🤖 AI Summary
This study addresses the challenges of multi-label electrocardiogram (ECG) classification—namely, disease co-occurrence, class imbalance, and long-range temporal dependencies—and critically examines the necessity of recurrent architectures, which has lacked systematic validation. Through controlled experiments on the PTB-XL dataset, the authors evaluate hybrid models combining CNNs with various recurrent structures (LSTM, GRU, BiLSTM, and their stacked variants). They demonstrate for the first time that increasing recurrent depth yields diminishing returns and risks overfitting. In contrast, a lightweight CNN coupled with a single-layer BiLSTM better aligns with the intrinsic temporal dynamics of ECG signals, consistently outperforming deeper models across key metrics: Hamming loss (0.0338), macro-AUPRC (0.4715), micro-F1 (0.6979), and subset accuracy (0.5723), thereby affirming the efficacy and clinical plausibility of parsimonious temporal modeling.
📝 Abstract
Accurate multi-label classification of electrocardiogram (ECG) signals remains challenging due to the coexistence of multiple cardiac conditions, pronounced class imbalance, and long-range temporal dependencies in multi-lead recordings. Although recent studies increasingly rely on deep and stacked recurrent architectures, the necessity and clinical justification of such architectural complexity have not been rigorously examined. In this work, we perform a systematic comparative evaluation of convolutional neural networks (CNNs) combined with multiple recurrent configurations, including LSTM, GRU, Bidirectional LSTM (BiLSTM), and their stacked variants, for multi-label ECG classification on the PTB-XL dataset comprising 23 diagnostic categories. The CNN component serves as a morphology-driven baseline, while recurrent layers are progressively integrated to assess their contribution to temporal modeling and generalization performance.

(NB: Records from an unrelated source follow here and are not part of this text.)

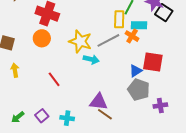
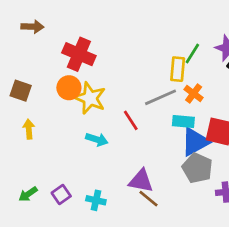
cyan rectangle: (139, 25) -> (183, 121), moved
yellow star: (80, 41) -> (90, 98), moved
cyan arrow: (91, 59) -> (97, 139), moved
blue triangle: (136, 71) -> (195, 142), size x1.6
red line: (54, 79) -> (131, 120), moved

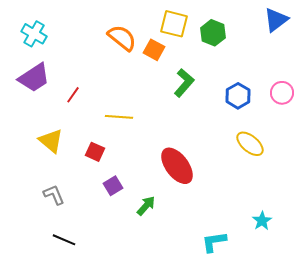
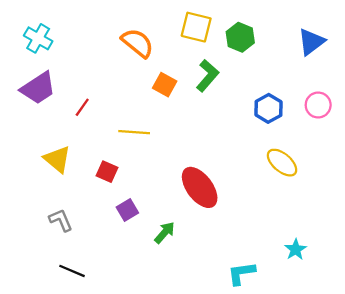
blue triangle: (276, 20) -> (311, 42), moved
orange square: (154, 50) -> (165, 85), moved
green L-shape: (184, 83) -> (207, 76), moved

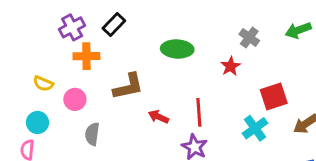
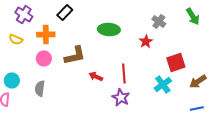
purple cross: (72, 27) -> (24, 14), moved, turned -30
green arrow: (298, 30) -> (193, 16), turned -102
yellow semicircle: (43, 84) -> (16, 40), moved
pink circle: (75, 99) -> (44, 58), moved
gray semicircle: (92, 134) -> (40, 88), moved

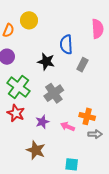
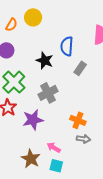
purple star: (42, 122) -> (33, 120), size x1.5
pink arrow: (68, 126) -> (54, 148), moved
brown star: (36, 150) -> (31, 159), moved

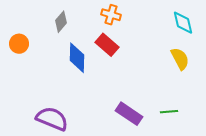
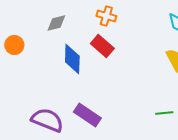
gray diamond: (61, 22) -> (56, 23), turned 35
purple rectangle: (129, 114) -> (87, 115), moved

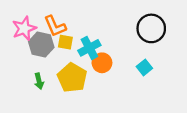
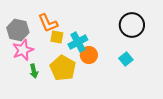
pink star: (24, 28) -> (23, 50), moved
gray hexagon: (41, 44) -> (18, 30), moved

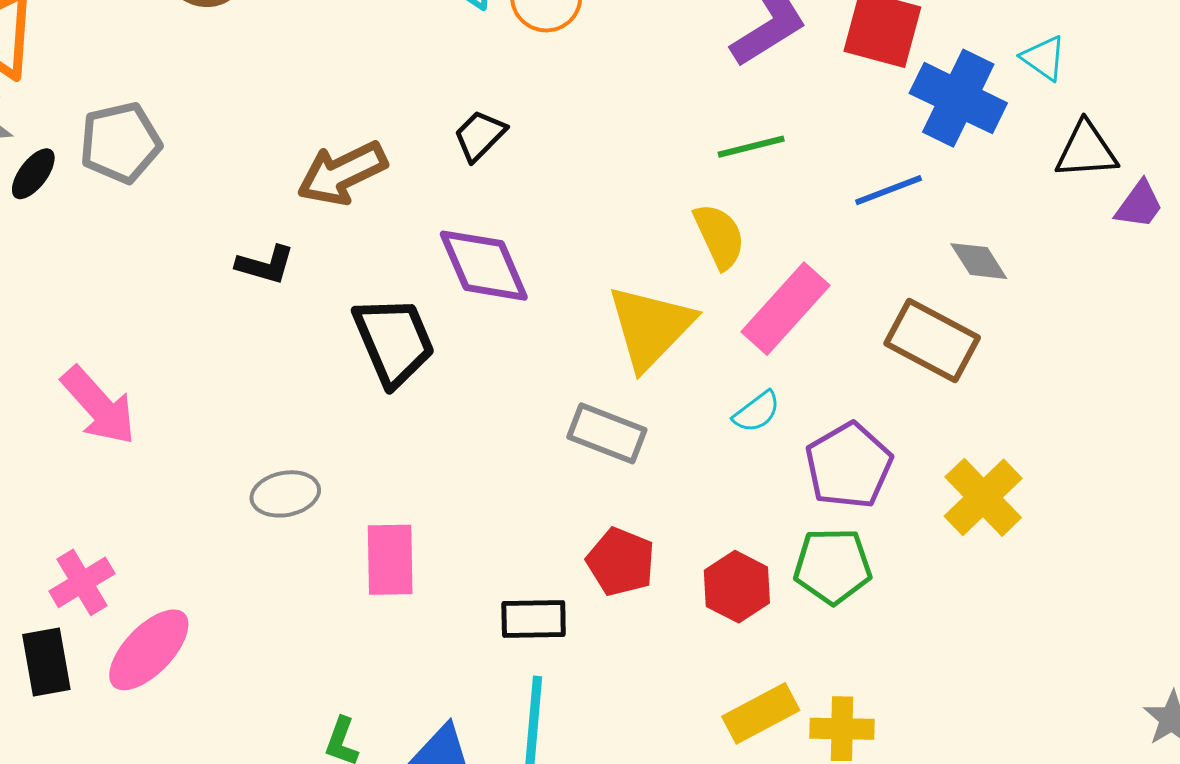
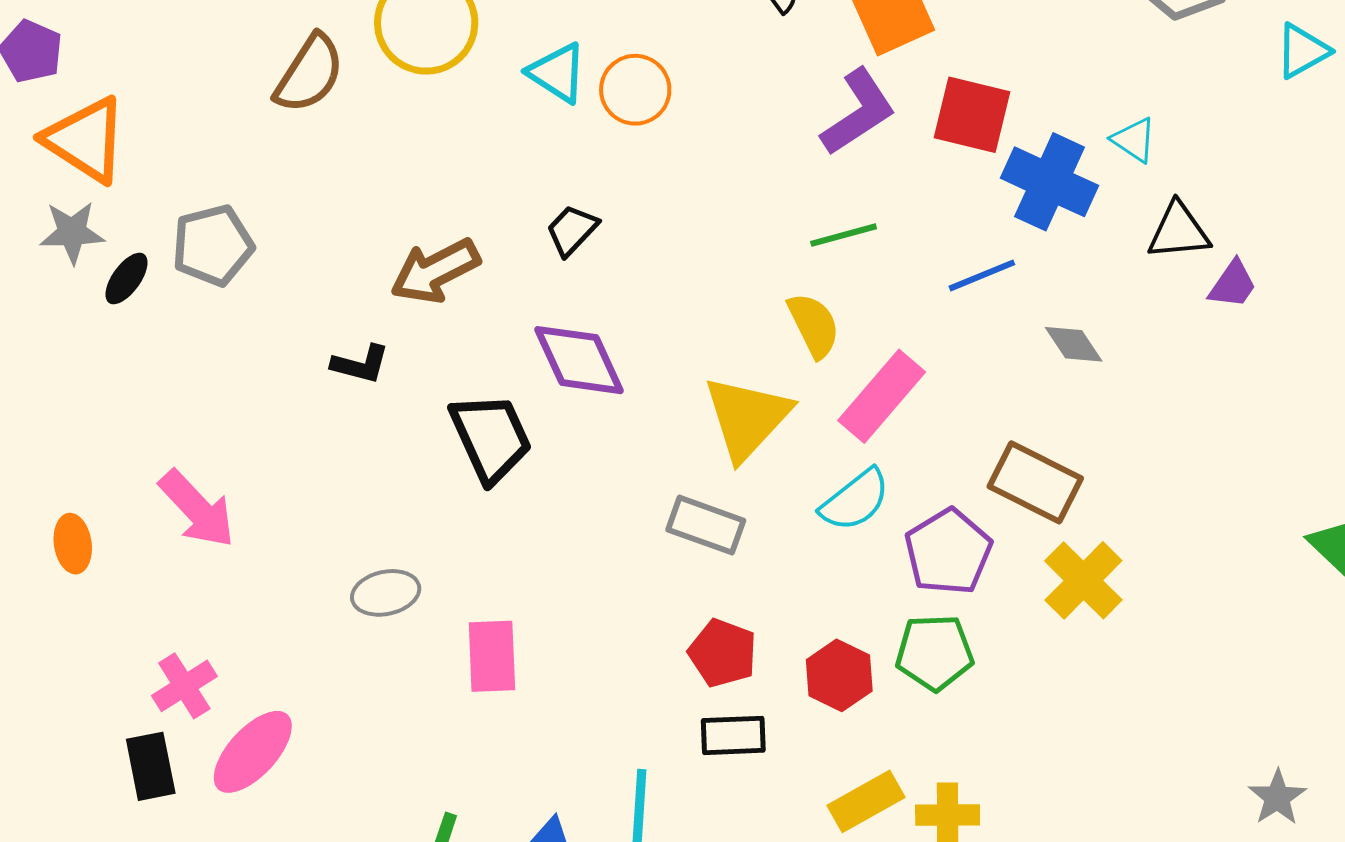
brown rectangle: (932, 340) -> (1035, 482), moved
cyan semicircle: (757, 412) -> (855, 500), size x1.5
black rectangle: (534, 619) -> (733, 735), moved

Experimental results indicate that a CNN integrated with a single BiLSTM layer achieves the most favorable trade-off between predictive performance and model complexity. This configuration attains superior Hamming loss (0.0338), macro-AUPRC (0.4715), micro-F1 score (0.6979), and subset accuracy (0.5723) compared with deeper recurrent combinations. Although stacked recurrent models occasionally improve recall for specific rare classes, our results provide empirical evidence that increasing recurrent depth yields diminishing returns and may degrade generalization due to reduced precision and overfitting. These findings suggest that architectural alignment with the intrinsic temporal structure of ECG signals, rather than increased recurrent depth, is a key determinant of robust performance and clinically relevant deployment.